A. Representative flow cytometric histograms demonstrating expression of mesenchymal stem cells and hematopoietic cell markers; open histograms represent antigen-specific IgGs and shaded ones represent isotype-matched IgGs. B. Graphical representation of flow cytometric data; horizontal lines indicate median values. C. Correlations between expression of ErbB1-4 receptors and CD31 (PECAM-1) on eHiPC; Pearson correlation coefficient (r_p), Spearman correlation coefficient (r_s), and p-values are shown. D. Cell surface expression of endothelial cell markers in groups of ErbB2^high and ErbB2^low eHiPC.

CD31 is a pan-endothelial cell marker. To further investigate the association between ErbB2 and additional endothelial cell markers, we analyzed cell surface expression of vascular endothelial growth factor receptor 2 (VEGFR2) and receptor tyrosine kinase Tie2. As seen in Fig. 2D, colonies which expressed high levels of ErbB2 and CD31 were also characterized by higher expression of VEGFR2 compared to ErbB2^low cells. In contrast, no difference was found in the level of Tie2 expression between ErbB2^high and ErbB2^low- expressing colonies.

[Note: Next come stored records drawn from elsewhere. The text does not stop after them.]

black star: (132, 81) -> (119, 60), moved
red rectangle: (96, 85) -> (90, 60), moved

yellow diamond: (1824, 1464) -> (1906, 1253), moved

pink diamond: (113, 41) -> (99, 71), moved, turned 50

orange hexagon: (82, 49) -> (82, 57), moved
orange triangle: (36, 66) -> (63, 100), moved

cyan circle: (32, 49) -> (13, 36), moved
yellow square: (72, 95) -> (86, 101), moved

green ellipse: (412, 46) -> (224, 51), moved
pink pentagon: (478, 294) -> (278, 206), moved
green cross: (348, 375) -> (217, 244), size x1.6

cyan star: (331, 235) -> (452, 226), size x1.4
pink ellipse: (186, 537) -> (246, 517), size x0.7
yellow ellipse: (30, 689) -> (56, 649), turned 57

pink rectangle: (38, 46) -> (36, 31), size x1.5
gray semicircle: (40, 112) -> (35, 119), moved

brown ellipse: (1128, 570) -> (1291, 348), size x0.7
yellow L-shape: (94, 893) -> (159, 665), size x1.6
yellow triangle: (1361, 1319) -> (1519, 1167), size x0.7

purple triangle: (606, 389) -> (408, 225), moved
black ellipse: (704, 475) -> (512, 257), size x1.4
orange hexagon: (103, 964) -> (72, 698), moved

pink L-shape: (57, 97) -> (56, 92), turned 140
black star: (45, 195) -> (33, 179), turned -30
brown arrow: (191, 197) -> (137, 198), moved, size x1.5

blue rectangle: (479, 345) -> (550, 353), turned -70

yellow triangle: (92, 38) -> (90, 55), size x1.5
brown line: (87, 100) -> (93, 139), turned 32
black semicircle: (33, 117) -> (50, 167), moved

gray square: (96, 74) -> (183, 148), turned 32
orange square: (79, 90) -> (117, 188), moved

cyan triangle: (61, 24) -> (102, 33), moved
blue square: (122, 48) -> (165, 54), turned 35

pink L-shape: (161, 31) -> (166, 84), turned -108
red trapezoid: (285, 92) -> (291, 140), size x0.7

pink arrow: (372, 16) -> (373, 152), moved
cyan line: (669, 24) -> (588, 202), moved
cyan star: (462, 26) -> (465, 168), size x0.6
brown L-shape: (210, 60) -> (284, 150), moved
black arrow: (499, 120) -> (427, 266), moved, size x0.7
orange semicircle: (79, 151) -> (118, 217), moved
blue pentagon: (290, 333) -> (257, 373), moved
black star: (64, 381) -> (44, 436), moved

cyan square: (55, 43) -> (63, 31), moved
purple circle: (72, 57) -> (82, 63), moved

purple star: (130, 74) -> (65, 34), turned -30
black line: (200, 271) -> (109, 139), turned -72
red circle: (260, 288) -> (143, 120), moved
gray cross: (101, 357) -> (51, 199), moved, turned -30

ErbB2^high eHiPC display higher endothelial-like morphogenic activity compared to ErbB2^low eHiPC

We tested the angiogenic properties of eHiPC using a Matrigel-based tube formation assay. As shown in Fig. 3A, pro-angiogenic extracellular matrix induced the formation of a characteristic tube network of both ErbB2^high and ErbB2^low eHiPC. The total tube length, however, was significantly higher in ErbB2high eHiPC compared to ErbB2low eHiPC (Fig. 3B). Collagen I, a major component of cardiac muscle ECM, provokes endothelial cell monolayer reorganization into cord-like structures, thus promoting formation of new vessels. We found that monolayers of ErbB2^high eHiPC underwent significant retraction and formation of cord-like structures in response to collagen I (Fig. 3C and D). In contrast, collagen I induced little or no morphogenic activity in ErbB2^low eHiPC (Fig. 3E, 3F and quantified in 3G). To test whether or not cell death is involved in the retraction of the ErbB2^high eHiPC monolayer, we performed staining of cells with Calcein AM and 7-AAD. As shown in Fig. 3H, viable cells were Calcein AM positive (green) and 7-AAD negative, while permeabilized cells were 7-AAD positive (red) and Calcein AM negative. Examination of monolayers revealed that retraction of ErbB2^high eHiPC cell monolayers is not due to cell death as the number of 7-AAD positive cells was not different between basal conditions and after stimulation with collagen I (Fig. 3I).

Figure 3. Assessment of endothelial cell-like properties of ErbB2^high and ErbB2^low eHiPC.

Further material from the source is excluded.